La comunicación es, tal vez, un proceso demasiado complejo. Porque no implica solamente compartir un código común, un idioma, sino también un determinado consenso, aunque ficticio, sobre lo real. Es evidente que el hombre que está solo y se aburre no alcanza a guardar en sus retinas nada de lo que allí ocurre, si no obtiene garantías de la utilidad de ello. Y lo reafirma cuando me pregunta, mientras gira hacia mí, por la existencia de barcos en esa zona. Por un instante intuyo que, tal vez, una crianza junto al mar le arrime unas nostalgias por la navegación, y me animo a presentir que hay recuerdos que todavía deben conmocionar su estoico aprecio por el presente. Pero el protagonista me desalienta:
- No, por acá no andan barcos. A la gente de acá le gusta, puede venir a ver el mar limpio -intento alegrarlo.

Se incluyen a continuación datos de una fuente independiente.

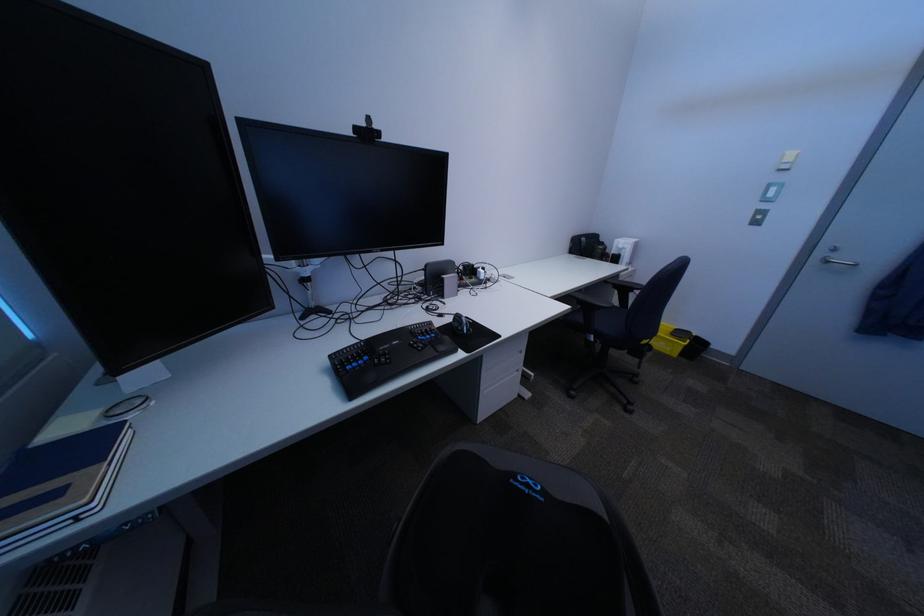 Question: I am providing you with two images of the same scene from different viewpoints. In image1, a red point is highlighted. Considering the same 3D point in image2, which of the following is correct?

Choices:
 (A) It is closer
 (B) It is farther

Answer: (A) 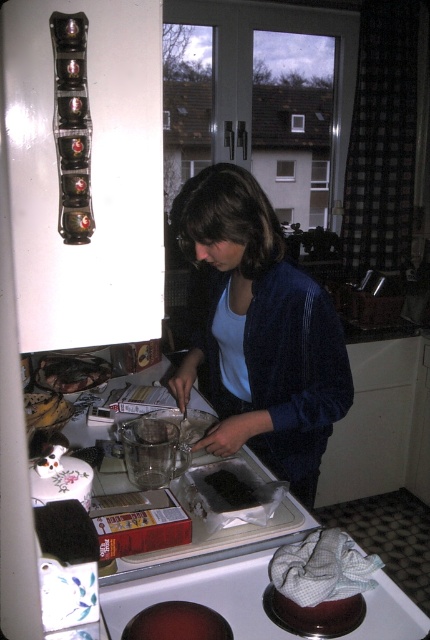 Does dark brown cake at lower center appear over dark matte chocolate at center?

No, dark brown cake at lower center is not above dark matte chocolate at center.

Looking at this image, who is more distant from viewer, [214,637] or [239,468]?

Point [239,468]

Locate an element on the screen. The image size is (430, 640). dark brown cake at lower center is located at coordinates (177, 621).

Who is shorter, blue velvety jacket at center or brown crumbly cake at lower left?

With less height is brown crumbly cake at lower left.

Can you confirm if blue velvety jacket at center is positioned below brown crumbly cake at lower left?

No, blue velvety jacket at center is not below brown crumbly cake at lower left.

Who is more distant from viewer, (316, 348) or (45, 388)?

Positioned behind is point (45, 388).

Where is `blue velvety jacket at center`? The width and height of the screenshot is (430, 640). blue velvety jacket at center is located at coordinates (260, 332).

Does point (172, 620) come in front of point (92, 369)?

Yes, it is in front of point (92, 369).

Is dark brown cake at lower center closer to the viewer compared to brown crumbly cake at lower left?

Yes, it is.

At what (x,y) coordinates should I click in order to perform the action: click on dark brown cake at lower center. Please return your answer as a coordinate pair (x, y). Looking at the image, I should click on (177, 621). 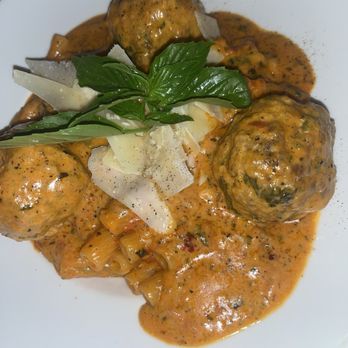 Find the location of a particular element. plate is located at coordinates (294, 335), (63, 330). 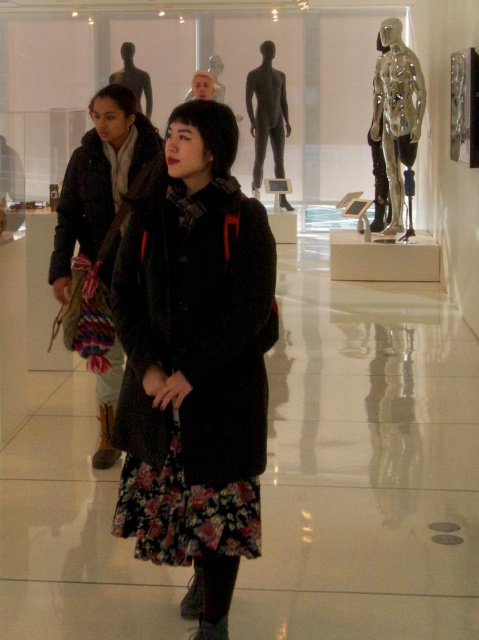 Is point (148, 150) positioned after point (276, 156)?

No, it is in front of (276, 156).

The image size is (479, 640). Describe the element at coordinates (102, 186) in the screenshot. I see `matte black coat at center` at that location.

Is point (82, 168) positioned after point (281, 100)?

No, (82, 168) is in front of (281, 100).

Locate an element on the screen. The height and width of the screenshot is (640, 479). matte black coat at center is located at coordinates (102, 186).

From the picture: Can you confirm if floral skirt at center is wider than matte black mannequin at center?

No, floral skirt at center is not wider than matte black mannequin at center.

Consider the image. Is floral skirt at center smaller than matte black mannequin at center?

Correct, floral skirt at center occupies less space than matte black mannequin at center.

The height and width of the screenshot is (640, 479). What do you see at coordinates (194, 364) in the screenshot?
I see `floral skirt at center` at bounding box center [194, 364].

The image size is (479, 640). In order to click on floral skirt at center in this screenshot , I will do click(194, 364).

Is the position of floral skirt at center less distant than that of matte black coat at center?

Yes, it is in front of matte black coat at center.

Who is more distant from viewer, [228,333] or [64,228]?

The point [64,228] is behind.

The image size is (479, 640). What are the coordinates of `floral skirt at center` in the screenshot? It's located at (194, 364). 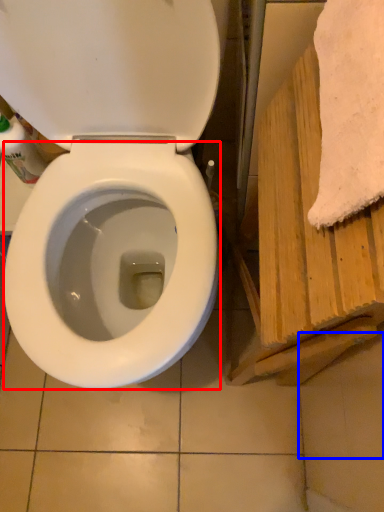 Question: Which point is further to the camera, bidet (highlighted by a red box) or tile (highlighted by a blue box)?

- ¿No te digo?, ¿no hay un puto pescado que se pueda vender en este montón de agua? Dame un lápiz y un papel, vos que sos escritor, dale.
- Tengo una notebook, no uso lápiz -le digo, y obtengo una mirada reprobatoria a cambio.
- ¿Y eso sabe sacar cuentas? - y sin dejarme responder, prosigue-. Calculá cuántos kilómetros de mar hay acá, calculá un cardúmen, como mínimo, de quinientos pescados cada mil kilómetros cuadrados, restale la amortización de los barcos, y hacé la proyección: a cinco años tenemos que tener una ciudad totalmente poblada. Esas gaviotas que rompen los huevos también tienen que servir para producir algo, ¿se comen esos bichos? Mirá esa, se está afanando los pescados, ¿quién carajo la manda?, ¿cómo se exterminan esos pajarracos?
El hombre comienza a hacer unos números con un palo en la arena. Me dice que "a esa maquinita -en referencia a mi computadora- te la pueden estar espiando, pichón". Néstor, el hombre que está solo y se aburre, ahora sí, por primera vez y en calma, puede contemplar el bello atardecer. En sus ojos, por un efecto que él jamás se animaría a definir como mágico, se alcanzan a vislumbrar las primeras excavadoras, los cascos amarillos, la futura inauguración, El Dorado perdido del pleno empleo. Todos esos símbolos de un paisaje que para el protagonista vale la pena contemplar con admiración absoluta: la Obra Pública.